Try/Fail cycles – what are they and how do we write them

As a writer you have probably heard of Try/Fail Cycles, and as a reader I’m sure you instantly grasp the concept. The hero faces great adversity, he comes up with what seems to be an ingenious plan, only to fail, and sometimes even making things worse. Sound familiar?

Success-Try-Fail-Try-FailSo why do we need them? Well, the try/fail cycle can be a very effective plotting tool. A well-built cycle will drive the plot forward at a good pace, and keep the reader invested in the character. If your protagonist is so awesome he instantly overcomes each obstacle that comes his way he might be some kind of superhero, but he will also be pretty boring. Winning without failing means he didn’t really earn it, which will make your protagonist a lot less likeable. Readers want to watch the struggle (the famous conflict that every good story contains). They want to follow along on the journey, and they want to identify with the character. Failing is a part of life, and it makes the subsequent success that much sweeter.
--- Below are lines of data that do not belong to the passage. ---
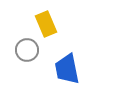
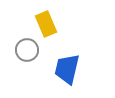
blue trapezoid: rotated 24 degrees clockwise
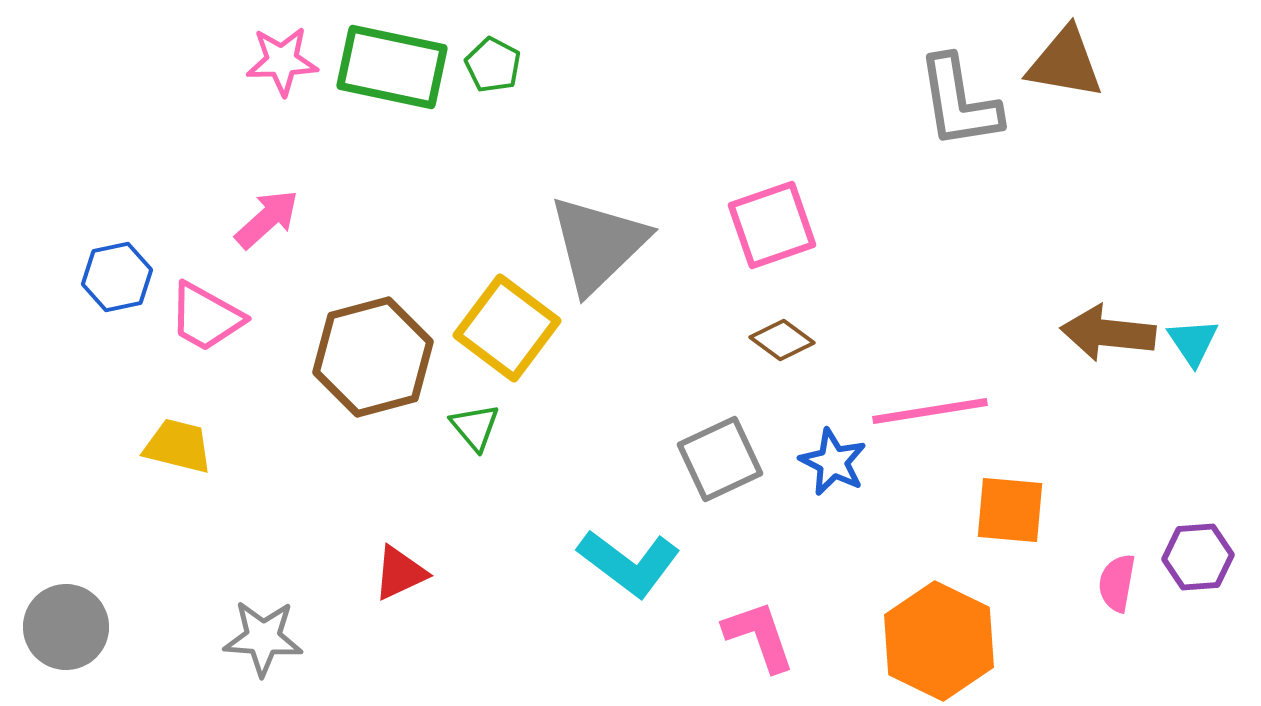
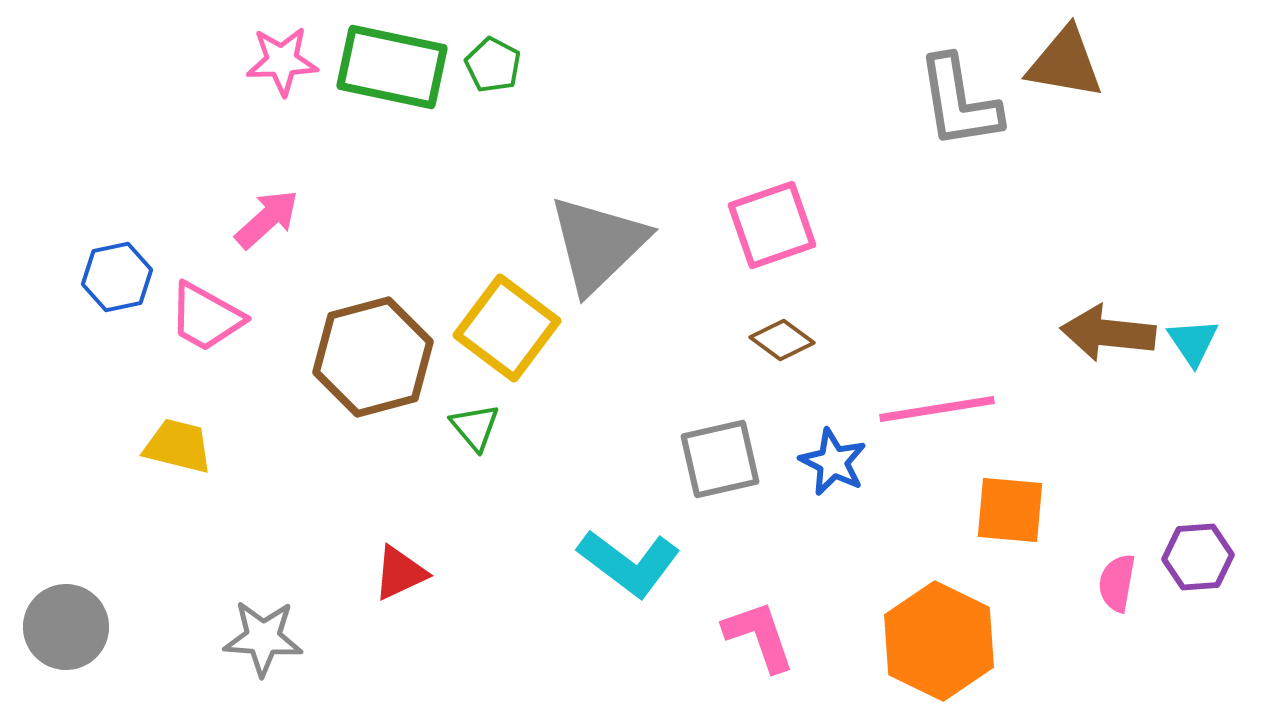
pink line: moved 7 px right, 2 px up
gray square: rotated 12 degrees clockwise
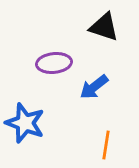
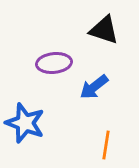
black triangle: moved 3 px down
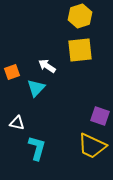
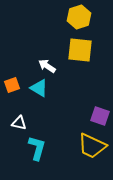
yellow hexagon: moved 1 px left, 1 px down
yellow square: rotated 12 degrees clockwise
orange square: moved 13 px down
cyan triangle: moved 3 px right; rotated 42 degrees counterclockwise
white triangle: moved 2 px right
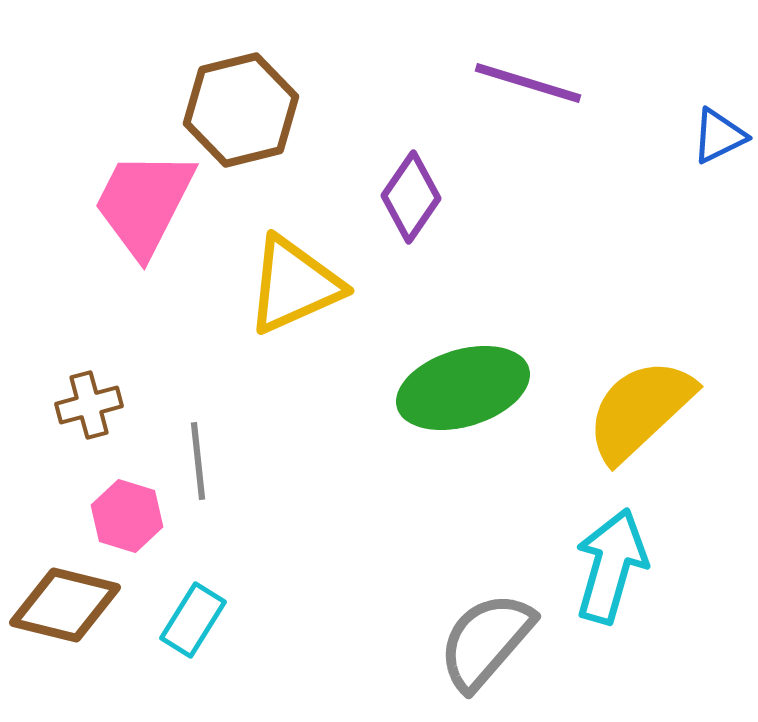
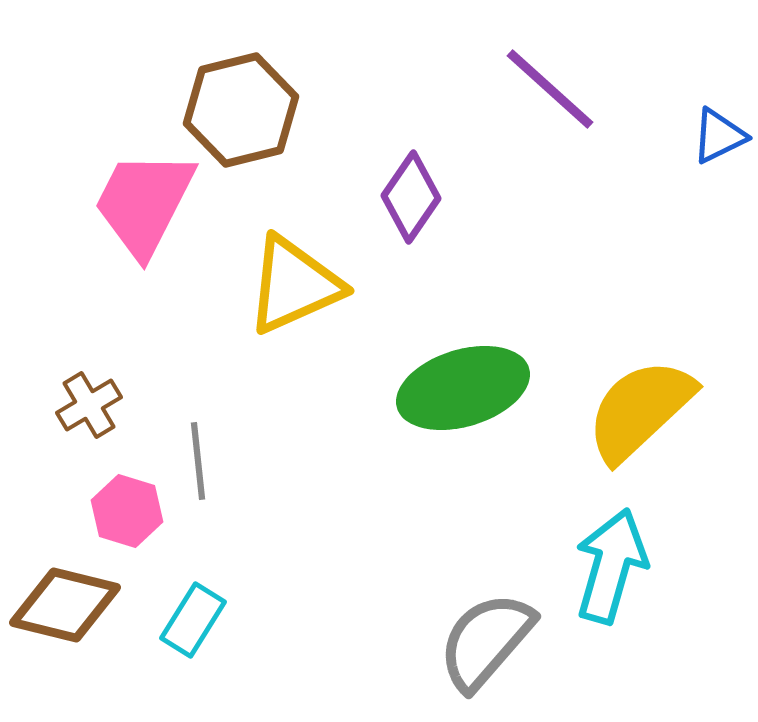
purple line: moved 22 px right, 6 px down; rotated 25 degrees clockwise
brown cross: rotated 16 degrees counterclockwise
pink hexagon: moved 5 px up
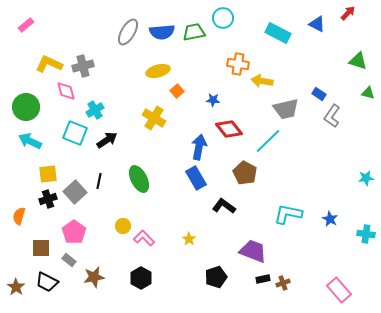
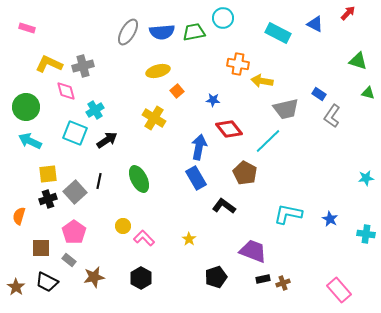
blue triangle at (317, 24): moved 2 px left
pink rectangle at (26, 25): moved 1 px right, 3 px down; rotated 56 degrees clockwise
In this article by Karen Woodward I’ve found the most helpful plotting advice I’ve ever seen. To outline your try/fail cycle, follow this simple formula.

For every conflict that comes up, a question can be asked: Will our hero succeed? There are four possible answers:

1) Yes
2) Yes, BUT (now there’s another problem)
3) No
4) No, AND (things just got worse)

If the answer is “Yes” or “No”, the story is over. In the middle of a try/fail cycle the answer is always “Yes, but” or “No, and”.

Fantasy author Brandon Sanderson has a series of lectures on YouTube well worth watching. He recommends letting the protagonist fail at least twice for any given thing they attempt, before they succeed.

Brandon Sanderson Lecture 7: Try/Fail Cycles (4/6)

Sometimes, like for instance in Andy Weir’s book The Martian, the entire novel is a try/fail cycle. If you’ve read The Martian you’ll know it works like a charm. If you haven’t, I suggest you remedy that at your earliest possible convenience. If nothing else it will provide you with a perfect example of a successful use of the try/fail cycle.

In conclusion, the try/fail cycle should be a part of every story’s outline, because it keeps the reader invested in the story, while driving the plot forward at a good pace.